Itinéraires thérapeutiques des patients porteurs d'anémie

Brice Kevin ELANGA ESSAMA (bricekevinmario@gmail.com)
Santé publique, Yaoundé 1
June, 2017
 

Abstract

Contexte: Les itinéraires thérapeutiques représentent l’ensemble des parcours que suivent les malades ainsi que leurs familles et les choix thérapeutiques qui en découlent et l’OMS définit l’anémie comme une diminution du taux de l’hémoglobine fonctionnelle en dessous des valeurs normales. L’anémie affecte 24,8 % de la population mondiale et on estime à 1,62 milliard le nombre de personnes souffrant d’anémie, de plus L’EDS-MICS de 2011 mené au Cameroun par l’INS a démontré que 60 % des enfants de 6-59 mois et 40% de femmes sont anémiés. Les prévalences de l’anémie restent alors élevées (supérieures à 40%) jusqu’en 2004. Ainsi, l’anémie demeure un problème de santé majeur au Cameroun malgré les grands programmes de santé susceptibles de couvrir l’essentiel des problèmes de santé des enfants et des femmes. Au Cameroun l’automédication est la première intention de recours médical en cas de maladie et représente 51,9% des intentions de recours contre 42,1% pour le recours aux soins (biomédecine et médecine traditionnelle).

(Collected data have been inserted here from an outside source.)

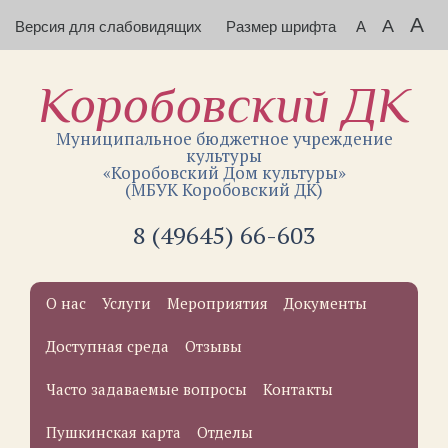
A
A
Версия для слабовидящих
Размер шрифта
A
Коробовский ДК
Муниципальное бюджетное учреждение
культуры
«Коробовский Дом культуры»
(МБУК Коробовский ДК)
8 (49645) 66-603
О нас
Услуги
Мероприятия
Документы
Доступная среда
Отзывы
Часто задаваемые вопросы
Контакты
Пушкинская карта
Отделы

Objectif : Déterminer les itinéraires thérapeutiques chez les patients présentant une anémie sévère au sein de trois hôpitaux de district de Yaoundé. D’une manière spécifique, il était question de déterminer la proportion des itinéraires thérapeutiques pluriels chez les patients présentant une anémie sévère, de déterminer le profil clinique et biologique des patients présentant une anémie, de retrouver les recours thérapeutiques et leurs motifs et d’évaluer la perception de l’offre de soins par les décideurs de soins.

Méthodologie : il s’agissait d’une étude transversale descriptive menée dans 3 hôpitaux de district de la ville de Yaoundé, sur une durée de 3 mois allant 23 mars au 23 mai 2017. La population d’étude était constituée de patients ayant reçu ou en attente d’une transfusion sanguine. Etait inclus tout patient hospitalisé et chez qui une prescription de transfusion sanguine a été faite après un diagnostic d’anémie sévère, ayant donné son consentement éclairé (parent/tuteur légal pour les mineurs). Etait exclu tout patient anémié pour des causes aigues (hémorragie, hémolyse intravasculaire) ou porteuse d’hémopathies diagnostiqués. La collecte des données était faite au moyen d’un questionnaire auprès du patient puis des décideurs de soins (DS) et dans les dossiers de patients.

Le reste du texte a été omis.